President Trump signaled a clean break from the national security policies of the Obama administration in a strong speech yesterday from the Reagan Library in Simi Valley, California.
The president spent the first part of the speech outlining a list of reasons why a new direction in national security was needed. He certainly didn't spare the previous president.
"Our leaders engaged in nation-building abroad while they failed to build up and replenish our nation at home," the president stated. "They neglected a nuclear menace in North Korea; made a disastrous, weak and incomprehensibly bad deal with Iran; and over the profound objections of the American people, our politicians left our borders wide open."
And he sent a loud signal to America's European allies that it was no longer business as usual. "We have made clear that countries that are immensely wealthy should reimburse the United States for the cost of defending them," he said.
He also restated his plan for a border wall. "We are reasserting these fundamental truths: a nation without borders is not a nation – and a nation that is not certain of its values cannot summon the will to defend them."
President Trump laid out the four pillars of his national security agenda: (1) protecting the American people, homeland, and way of life, (2) promoting American prosperity, (3) preserving peace through strength, and (4) advancing American influence in the world.
He also conveyed a strongly aspirational tone to the address. "With this strategy we are calling for a great reawakening of America, a resurgence of confidence, and a rebirth of patriotism, prosperity, and pride," Trump said.
New strategy requires a new team
"President Trump unveiled yesterday a National Security Strategy that bears an uncanny resemblance to the platform on which he campaigned for office. For those of us who voted for his pledge to restore the practice of peace through strength and American greatness, this is a most welcome development.

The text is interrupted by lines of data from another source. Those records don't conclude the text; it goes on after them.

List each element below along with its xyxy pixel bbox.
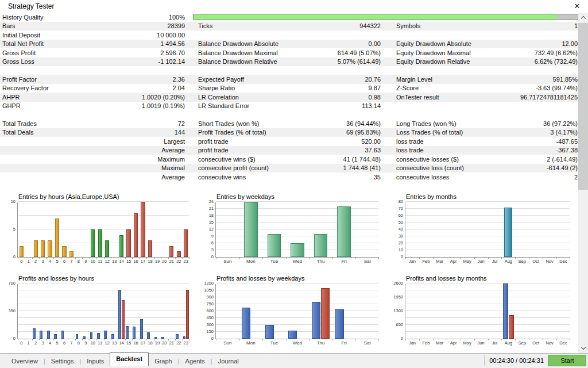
stat-value: 0.00: [299, 40, 381, 47]
x-axis-tick: [118, 257, 118, 259]
profit-bar: [335, 309, 343, 339]
tab-backtest[interactable]: Backtest: [110, 352, 149, 366]
x-axis-label: 21: [168, 259, 175, 264]
scrollbar-thumb[interactable]: [578, 23, 588, 190]
loss-bar: [509, 315, 514, 339]
x-axis-label: Apr: [447, 340, 461, 346]
y-axis-label: 6: [199, 240, 214, 246]
x-axis-tick: [433, 339, 434, 340]
x-axis-tick: [262, 339, 263, 340]
gridline: [18, 201, 189, 202]
stat-value: 12.00: [495, 40, 578, 47]
x-axis-label: 15: [125, 340, 132, 346]
x-axis-tick: [183, 339, 183, 340]
y-axis-label: 50: [388, 220, 403, 225]
gridline: [18, 317, 189, 318]
tab-overview[interactable]: Overview: [6, 355, 44, 367]
start-button[interactable]: Start: [548, 355, 586, 366]
stat-value: 2.04: [103, 85, 185, 91]
gridline: [18, 229, 189, 229]
x-axis-tick: [309, 339, 310, 340]
x-axis-label: Wed: [286, 259, 310, 264]
stat-label: LR Standard Error: [198, 102, 299, 109]
scroll-up-icon[interactable]: [578, 13, 588, 22]
x-axis-tick: [39, 339, 40, 340]
x-axis-label: Sep: [515, 259, 529, 264]
x-axis-tick: [96, 339, 97, 340]
y-axis-label: 1050: [199, 288, 214, 293]
tab-settings[interactable]: Settings: [45, 355, 80, 367]
stat-label: consecutive wins: [198, 174, 299, 181]
x-axis-label: 7: [68, 340, 75, 346]
x-axis-tick: [168, 339, 169, 340]
profit-bar: [76, 334, 79, 339]
gridline: [405, 297, 570, 297]
x-axis-label: 13: [111, 259, 118, 264]
stat-row: Maximalconsecutive profit (count)1 744.4…: [0, 164, 579, 173]
stat-row: Total Deals144Profit Trades (% of total)…: [0, 128, 579, 137]
stat-value: 10 000.00: [103, 32, 185, 39]
entries-bar: [48, 240, 52, 257]
x-axis-label: Feb: [419, 340, 433, 346]
stat-label: GHPR: [2, 102, 103, 109]
x-axis-label: Wed: [286, 340, 310, 346]
x-axis-tick: [47, 257, 47, 259]
x-axis-label: Nov: [543, 340, 556, 346]
y-axis-label: 1950: [388, 294, 403, 300]
plot-area: 03691215182124SunMonTueWedThuFriSat: [215, 202, 378, 258]
x-axis-tick: [104, 257, 105, 259]
stat-label: Symbols: [396, 22, 495, 29]
gridline: [216, 215, 378, 216]
x-axis-tick: [32, 339, 33, 340]
stat-label: AHPR: [2, 94, 103, 101]
gridline: [18, 310, 189, 311]
x-axis-tick: [25, 339, 25, 340]
tab-graph[interactable]: Graph: [149, 355, 178, 367]
gridline: [216, 201, 378, 202]
x-axis-label: 20: [161, 259, 168, 264]
x-axis-label: 1: [25, 340, 32, 346]
profit-bar: [33, 328, 36, 339]
x-axis-label: May: [461, 259, 474, 264]
stat-label: Total Trades: [2, 120, 103, 127]
close-icon[interactable]: ✕: [572, 1, 582, 12]
stat-value: 614.49 (5.07%): [299, 49, 381, 56]
tab-journal[interactable]: Journal: [212, 355, 245, 367]
x-axis-tick: [146, 339, 147, 340]
profit-bar: [47, 331, 50, 339]
profit-bar: [111, 334, 114, 339]
x-axis-tick: [39, 257, 40, 259]
stat-row: AHPR1.0020 (0.20%)LR Correlation0.98OnTe…: [0, 93, 579, 102]
x-axis-label: Jun: [474, 259, 488, 264]
stat-value: 37.63: [299, 147, 381, 154]
x-axis-label: Apr: [447, 259, 461, 264]
x-axis-label: Oct: [529, 259, 543, 264]
profit-bar: [40, 331, 42, 339]
stat-value: -367.38: [495, 147, 578, 154]
profit-bar: [147, 332, 150, 339]
tab-agents[interactable]: Agents: [180, 355, 211, 367]
x-axis-tick: [53, 339, 54, 340]
x-axis-label: Sun: [216, 340, 239, 346]
x-axis-tick: [378, 257, 379, 259]
x-axis-tick: [32, 257, 33, 259]
stat-label: Initial Deposit: [2, 32, 103, 39]
stat-label: Short Trades (won %): [198, 120, 299, 127]
x-axis-label: 19: [154, 259, 161, 264]
stat-value: -487.65: [495, 138, 578, 145]
entries-bar: [169, 246, 173, 257]
stat-value: -3.63 (99.74%): [495, 85, 578, 91]
x-axis-label: Mon: [239, 259, 263, 264]
y-axis-label: 0: [1, 336, 16, 341]
x-axis-tick: [286, 257, 287, 259]
vertical-scrollbar[interactable]: [578, 13, 588, 353]
chart-entries-by-months: Entries by months01020304050607080JanFeb…: [388, 190, 579, 272]
x-axis-label: Dec: [556, 340, 570, 346]
x-axis-label: 12: [104, 259, 111, 264]
tab-inputs[interactable]: Inputs: [81, 355, 110, 367]
x-axis-tick: [239, 339, 240, 340]
x-axis-label: 11: [96, 340, 103, 346]
section-gap: [0, 110, 579, 119]
stat-value: 1 494.56: [103, 40, 185, 47]
scroll-down-icon[interactable]: [578, 343, 588, 353]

"That's because for the intervening year, Mr. Trump has been saddled with insubordinate subordinates who objected to much of his national and homeland security agenda. Having served in many cases in the previous administration, they were determined – the electorate's direction notwithstanding – to act as though it's Obama's third term.
"If Donald Trump means to keep his promised, dramatic course corrections on things like Sharia-supremacism, nuclear deterrence, missile defense, and border security, he must replace National Security Advisor H.R. McMaster with someone who actually supports and will faithfully execute his strategy for American security and greatness."
Lt. Col. Robert Maginnis (USA-Ret.), senior fellow for national security at the Family Research Council, likes what he heard last night.
"So the president says the right words, the strategy appears to be correct – and it does remind me much of what Reagan outlined in his national security strategy," he tells OneNewsnow. "And yet the president faces some severe obstacles going forward just because of, I suppose, the hand that he was dealt."
That hand, says Maginnis, was dealt by Barack Obama, who claimed climate change is an "urgent and growing threat to our national security." The FRC fellow remembers that claim by the previous chief executive: "Mr. Obama's progressive national security strategy outlined a host of issues that I thought were not necessarily related to our security."
And Maginnis contends a national security strategy is much broader than a national defense strategy.
"The national defense strategy – which I've seen and [which] will come out in the coming months – takes this national security strategy and transforms it into the eyes of the defense establishment and how we defend our country and the many challenges that we have."
Conservative icon Gary Bauer with American Values says Trump's remarks "were everything a conservative could want on foreign policy" - adding: "And you could hear the liberal and NeverTrumper heads exploding."
Bauer has lived and worked in Washington, DC, for years. "This city is full of people who yearn for a return to Obama's globalism," he writes. "To them, it is okay for every other country in the world to have a leader that puts his country first, but our elites think that is unacceptable for America."
In contrast, says Bauer, the Trump administration "is committed to putting America first - and it is pursuing policies that will make America great again."